AVAILABLE RECORDS Start Marker

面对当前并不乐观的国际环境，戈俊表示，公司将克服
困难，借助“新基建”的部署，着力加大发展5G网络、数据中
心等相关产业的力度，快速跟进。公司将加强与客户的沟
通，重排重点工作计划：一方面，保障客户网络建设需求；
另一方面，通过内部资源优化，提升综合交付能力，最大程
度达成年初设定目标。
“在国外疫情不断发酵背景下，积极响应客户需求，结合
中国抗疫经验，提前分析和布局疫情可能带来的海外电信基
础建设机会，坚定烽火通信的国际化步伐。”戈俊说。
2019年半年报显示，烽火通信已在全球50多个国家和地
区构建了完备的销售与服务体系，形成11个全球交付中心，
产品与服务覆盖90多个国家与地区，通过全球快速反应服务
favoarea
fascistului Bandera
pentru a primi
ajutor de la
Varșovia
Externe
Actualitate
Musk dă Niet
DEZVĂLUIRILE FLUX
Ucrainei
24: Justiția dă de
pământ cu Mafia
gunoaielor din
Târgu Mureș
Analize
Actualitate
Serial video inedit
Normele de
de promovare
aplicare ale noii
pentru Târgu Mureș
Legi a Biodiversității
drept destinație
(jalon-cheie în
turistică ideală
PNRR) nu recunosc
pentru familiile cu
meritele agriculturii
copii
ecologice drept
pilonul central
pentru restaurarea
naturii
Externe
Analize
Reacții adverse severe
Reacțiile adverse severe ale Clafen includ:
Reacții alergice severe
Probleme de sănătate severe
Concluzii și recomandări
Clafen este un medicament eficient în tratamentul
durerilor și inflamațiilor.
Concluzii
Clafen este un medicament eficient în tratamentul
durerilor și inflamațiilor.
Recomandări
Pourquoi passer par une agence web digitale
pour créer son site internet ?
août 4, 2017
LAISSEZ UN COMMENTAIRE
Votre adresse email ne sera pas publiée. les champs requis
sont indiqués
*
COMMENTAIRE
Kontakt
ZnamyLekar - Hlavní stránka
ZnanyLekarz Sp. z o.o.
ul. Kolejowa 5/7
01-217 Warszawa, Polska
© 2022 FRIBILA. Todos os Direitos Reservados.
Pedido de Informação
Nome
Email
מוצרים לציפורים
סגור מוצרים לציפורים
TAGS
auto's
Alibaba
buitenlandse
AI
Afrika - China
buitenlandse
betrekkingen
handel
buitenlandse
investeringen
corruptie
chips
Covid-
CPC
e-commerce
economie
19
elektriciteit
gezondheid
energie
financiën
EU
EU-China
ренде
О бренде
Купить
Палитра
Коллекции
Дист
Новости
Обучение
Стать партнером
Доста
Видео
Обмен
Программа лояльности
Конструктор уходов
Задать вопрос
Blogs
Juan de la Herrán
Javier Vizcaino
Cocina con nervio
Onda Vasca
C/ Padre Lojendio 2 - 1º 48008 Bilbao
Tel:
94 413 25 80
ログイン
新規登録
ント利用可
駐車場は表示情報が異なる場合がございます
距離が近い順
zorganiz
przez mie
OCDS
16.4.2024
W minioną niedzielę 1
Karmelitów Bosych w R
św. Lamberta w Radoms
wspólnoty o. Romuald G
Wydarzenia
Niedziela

AVAILABLE RECORDS End Marker
AVAILABLE RECORDS Start Marker

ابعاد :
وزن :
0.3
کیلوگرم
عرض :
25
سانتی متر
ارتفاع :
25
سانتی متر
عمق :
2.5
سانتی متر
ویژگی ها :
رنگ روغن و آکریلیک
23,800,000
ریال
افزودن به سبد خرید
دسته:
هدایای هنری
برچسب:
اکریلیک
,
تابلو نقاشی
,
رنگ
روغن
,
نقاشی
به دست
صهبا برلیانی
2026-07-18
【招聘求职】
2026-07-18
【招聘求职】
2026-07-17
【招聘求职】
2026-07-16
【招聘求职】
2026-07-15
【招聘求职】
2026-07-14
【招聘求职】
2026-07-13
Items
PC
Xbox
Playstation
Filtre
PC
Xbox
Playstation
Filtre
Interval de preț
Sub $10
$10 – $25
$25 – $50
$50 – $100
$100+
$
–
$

AVAILABLE RECORDS End Marker

The lines to copy are those above that contain "pentru".

pentru a primi
pentru Târgu Mureș
pentru familiile cu
pentru restaurarea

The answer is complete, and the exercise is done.